The moral argument for the existence of god has been around for quite some time, and has faced plenty of criticism since its inception. However, the form of it commonly used in debate by William Lane Craig and other apologists is often met with unfortunately weak responses, despite significantly lacking in support of its premises. The argument is usually stated as follows:
1. If god does not exist, then objective moral values do not exist.
2. Objective moral values do exist.
3. Therefore, god exists.
This argument carries a hefty burden of proof because of the second premise. If objective moral values don't exist, then the moral argument fails. Yet it isn't up to the atheist or skeptic to prove that these objective values are not real, it's up to the apologist to justify his second premise. Unless reason is given to think that 2 is correct, the opponent of the moral argument is well within rights to object that there is no grounds for assuming the existence of objective values. The only way 2 could be justified is if it is (i) such an observed fact of the natural world that it can be considered a given, or if (ii) the apologist endeavors to demonstrate it through another argument.

An example of a premise that could be accepted on (i) would be something like "Socrates was a man", from the famous Socrates syllogism (1. All men are mortal, 2. Socrates was a man, 3. Therefore, Socrates was mortal). Enough people are familiar with the story of Socrates, and there is enough evidence from history describing the figure as male, or human, that this premise can be accepted as a given. There is no need for the argument's proponent to demonstrate it, since its truth is readily discernible to anyone who might wish to check. Another example of (i) could be the premise "All men are mortal", as it has many centuries of observation, death records, and the like in support of it. One could say that premises of the type (i) variety might be called obvious.

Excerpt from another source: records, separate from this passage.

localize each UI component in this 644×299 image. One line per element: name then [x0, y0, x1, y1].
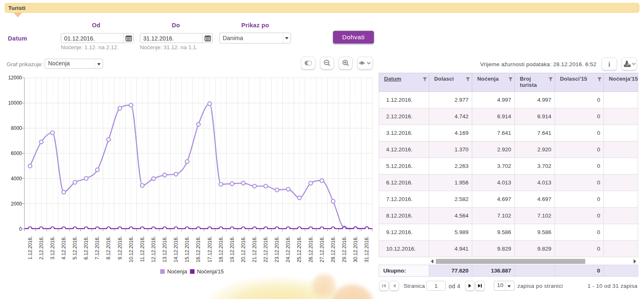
svg-text:0: 0	[19, 226, 22, 232]
svg-text:28.12.2016.: 28.12.2016.	[330, 236, 336, 262]
svg-text:8.12.2016.: 8.12.2016.	[106, 236, 111, 260]
svg-text:11.12.2016.: 11.12.2016.	[139, 236, 145, 262]
svg-text:6000: 6000	[11, 151, 22, 156]
svg-text:2.12.2016.: 2.12.2016.	[38, 236, 44, 260]
svg-text:25.12.2016.: 25.12.2016.	[296, 236, 302, 262]
svg-text:24.12.2016.: 24.12.2016.	[285, 236, 291, 262]
svg-text:3.12.2016.: 3.12.2016.	[50, 236, 55, 260]
svg-text:18.12.2016.: 18.12.2016.	[218, 236, 224, 262]
svg-text:29.12.2016.: 29.12.2016.	[341, 236, 347, 262]
svg-text:14.12.2016.: 14.12.2016.	[173, 236, 179, 262]
svg-text:9.12.2016.: 9.12.2016.	[117, 236, 123, 260]
svg-text:21.12.2016.: 21.12.2016.	[252, 236, 257, 262]
svg-text:16.12.2016.: 16.12.2016.	[195, 236, 201, 262]
svg-text:19.12.2016.: 19.12.2016.	[229, 236, 235, 262]
svg-text:8000: 8000	[11, 125, 22, 131]
svg-text:13.12.2016.: 13.12.2016.	[162, 236, 168, 262]
svg-text:12.12.2016.: 12.12.2016.	[151, 236, 156, 262]
svg-text:4.12.2016.: 4.12.2016.	[61, 236, 67, 260]
svg-text:12000: 12000	[8, 75, 22, 81]
svg-text:20.12.2016.: 20.12.2016.	[240, 236, 246, 262]
svg-text:23.12.2016.: 23.12.2016.	[274, 236, 280, 262]
svg-text:7.12.2016.: 7.12.2016.	[94, 236, 100, 260]
svg-text:5.12.2016.: 5.12.2016.	[72, 236, 78, 260]
svg-text:4000: 4000	[11, 176, 22, 182]
svg-text:1.12.2016.: 1.12.2016.	[27, 236, 33, 260]
svg-text:17.12.2016.: 17.12.2016.	[207, 236, 213, 262]
svg-text:10000: 10000	[8, 100, 22, 106]
svg-text:31.12.2016.: 31.12.2016.	[364, 236, 370, 262]
svg-text:27.12.2016.: 27.12.2016.	[319, 236, 325, 262]
svg-text:i: i	[608, 60, 610, 68]
svg-text:22.12.2016.: 22.12.2016.	[263, 236, 269, 262]
svg-text:2000: 2000	[11, 201, 22, 207]
svg-text:10.12.2016.: 10.12.2016.	[128, 236, 134, 262]
svg-text:15.12.2016.: 15.12.2016.	[184, 236, 190, 262]
svg-text:26.12.2016.: 26.12.2016.	[308, 236, 314, 262]
svg-text:30.12.2016.: 30.12.2016.	[353, 236, 358, 262]
svg-text:6.12.2016.: 6.12.2016.	[83, 236, 89, 260]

Many non-theist opponents have objected to the moral argument on the basis of conflicting opinions on morality. Theodore Drange made this move in his debate with Craig, as did a caller named Bill on a recent Unbelievable podcast episode addressing questions to apologist Greg Koukl. In my view, this is a weak response for exactly the reason theists give: differences of perspective on moral matters do not rule out the possibility of objective values. As Koukl notes, we may each see different colors on an object, but it doesn't mean there is no color there. More importantly, though, the moral argument does not deal with moral epistemology, or how we know what moral values are, but only deals with moral ontology, or the perceived reality of moral values. It will not refute the argument to raise examples of immoral acts in scripture or in history, because the argument centers around the existence of objective values, not the content of them.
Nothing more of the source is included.